Islam cares much for the relations between Muslims and non-Muslims. It makes it clear that Muslims, on meeting, should greet one another with “As-Salam `Alaykum”. In his hadith, the Prophet (peace and blessings be upon him) said: “Never will you enter Paradise until you are true believers. You will never be true believers until you show love to one another. Shall I inform you of something which, once you do it, will disseminate love amongst you, exchange ‘Salam’.”

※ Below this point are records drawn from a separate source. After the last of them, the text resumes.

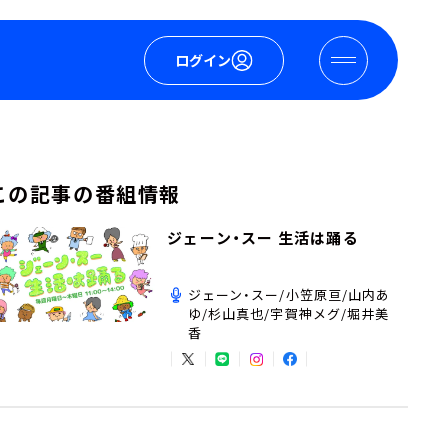
ログイン
この記事の番組情報
ジェーン・スー 生活は踊る
ジェーン・スー/小笠原亘/山内あ
ゆ/杉山真也/宇賀神メグ/堀井美
香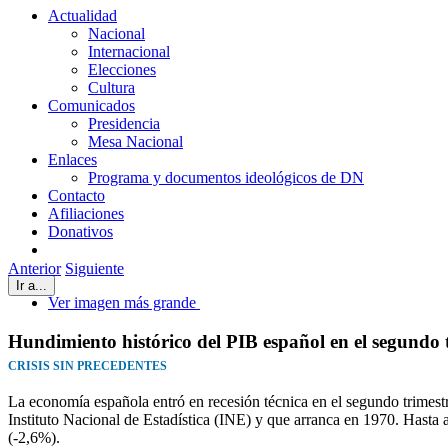
Actualidad
Nacional
Internacional
Elecciones
Cultura
Comunicados
Presidencia
Mesa Nacional
Enlaces
Programa y documentos ideológicos de DN
Contacto
Afiliaciones
Donativos
Anterior
Siguiente
Ir a...
Ver imagen más grande
Hundimiento histórico del PIB español en el segundo 
CRISIS SIN PRECEDENTES
La economía española entró en recesión técnica en el segundo trimestr
Instituto Nacional de Estadística (INE) y que arranca en 1970. Hasta a
(-2,6%).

Islam also shows that certain forms of greeting are to be avoided so as to keep the Muslim creed intact from shirk. But at the same time, Islam pays due respect to some fine traditions that do not collide with its teachings and are kept within bounds so as not to take any form of shirk.

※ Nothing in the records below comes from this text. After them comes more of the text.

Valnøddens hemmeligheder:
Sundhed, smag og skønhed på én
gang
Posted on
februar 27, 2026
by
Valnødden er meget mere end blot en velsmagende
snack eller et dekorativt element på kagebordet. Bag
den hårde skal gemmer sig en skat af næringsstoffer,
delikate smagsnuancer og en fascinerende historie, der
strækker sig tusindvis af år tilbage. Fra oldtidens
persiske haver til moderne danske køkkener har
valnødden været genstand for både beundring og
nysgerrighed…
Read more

In his response to your question, Sheikh Ahmad Kutty, a senior lecturer and Islamic scholar at the Islamic Institute of Toronto, Ontario, Canada, states:
“As a Muslim you should greet people with the greeting of Islam, which is “peace”. You are allowed to greet anyone with this greeting of peace regardless of his religion, race, or ethnicity, for we are to wish peace to everyone who is not in a state of war with us. If a Hindu greets you with “namaste” you can greet him back with “namaste” provided you understand the meaning of the word and it is not contrary to the Islamic beliefs and practices. In other words, if the idea is contrary to tawheed (oneness of Allah), then we are not allowed to use it. If there is no such idea implied, then certainly we can return with the same greeting. I don’t think the above words have any such unsavory connotations or meanings. In other words, the meanings you have indicated are acceptable in Islam.
Islam teaches us that we are to wish good and peace to everyone, and if someone wishes us peace and goodwill we must reciprocate in a similar way or with a better greeting and not with something less. Allah says, “When you are greeted with a greeting, return it with a better greeting or its equal. Surely, Allah takes account of all things.” (An-Nisa’: 86)
But it is only fair as a Muslim to greet people using the greeting of Islam, which is the greeting of paradise. Let the Hindu or Sikh choose whatever greeting they choose to greet you with; you are not to impose yours on him.”